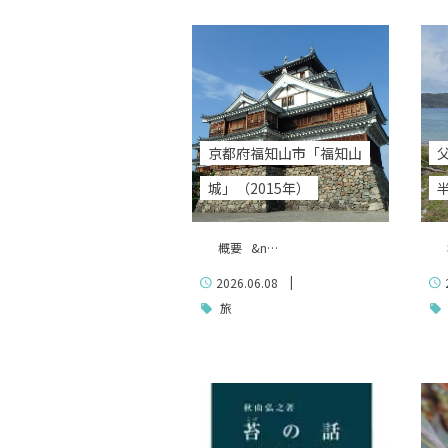
京都府福知山市「福知山
城」（2015年）
半
概要 &n…
概
|
2026.06.08
旅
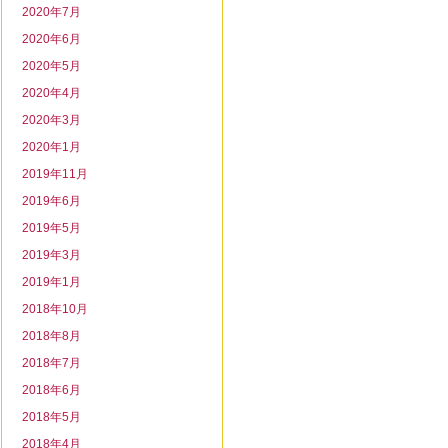
2020年7月
2020年6月
2020年5月
2020年4月
2020年3月
2020年1月
2019年11月
2019年6月
2019年5月
2019年3月
2019年1月
2018年10月
2018年8月
2018年7月
2018年6月
2018年5月
2018年4月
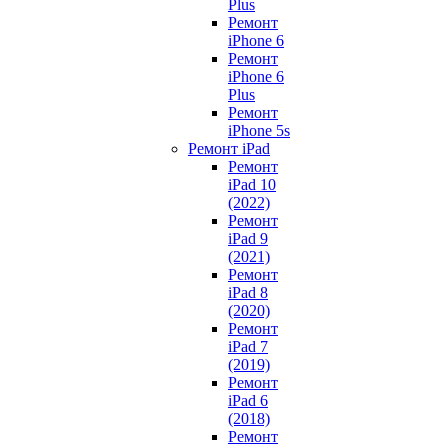
Plus
Ремонт
iPhone 6
Ремонт
iPhone 6
Plus
Ремонт
iPhone 5s
Ремонт iPad
Ремонт
iPad 10
(2022)
Ремонт
iPad 9
(2021)
Ремонт
iPad 8
(2020)
Ремонт
iPad 7
(2019)
Ремонт
iPad 6
(2018)
Ремонт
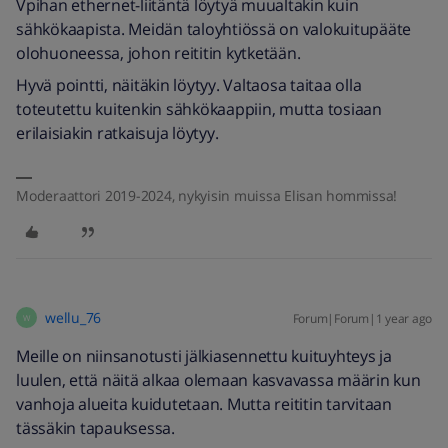
Vpihan ethernet-liitäntä löytyä muualtakin kuin
sähkökaapista. Meidän taloyhtiössä on valokuitupääte
olohuoneessa, johon reititin kytketään.
Hyvä pointti, näitäkin löytyy. Valtaosa taitaa olla
toteutettu kuitenkin sähkökaappiin, mutta tosiaan
erilaisiakin ratkaisuja löytyy.
Moderaattori 2019-2024, nykyisin muissa Elisan hommissa!
wellu_76
Forum|Forum|1 year ago
W
Meille on niinsanotusti jälkiasennettu kuituyhteys ja
luulen, että näitä alkaa olemaan kasvavassa määrin kun
vanhoja alueita kuidutetaan. Mutta reititin tarvitaan
tässäkin tapauksessa.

-- -- --

= WHAT YOU ARE ASKED TO DO =
Once the line containing "erilaisiakin ratkaisuja löytyy." is found, print it and every line after it through the end of the listing, exactly and alone.

= TASK SOLUTION =
erilaisiakin ratkaisuja löytyy.
Moderaattori 2019-2024, nykyisin muissa Elisan hommissa!
wellu_76
Forum|Forum|1 year ago
W
Meille on niinsanotusti jälkiasennettu kuituyhteys ja
luulen, että näitä alkaa olemaan kasvavassa määrin kun
vanhoja alueita kuidutetaan. Mutta reititin tarvitaan
tässäkin tapauksessa.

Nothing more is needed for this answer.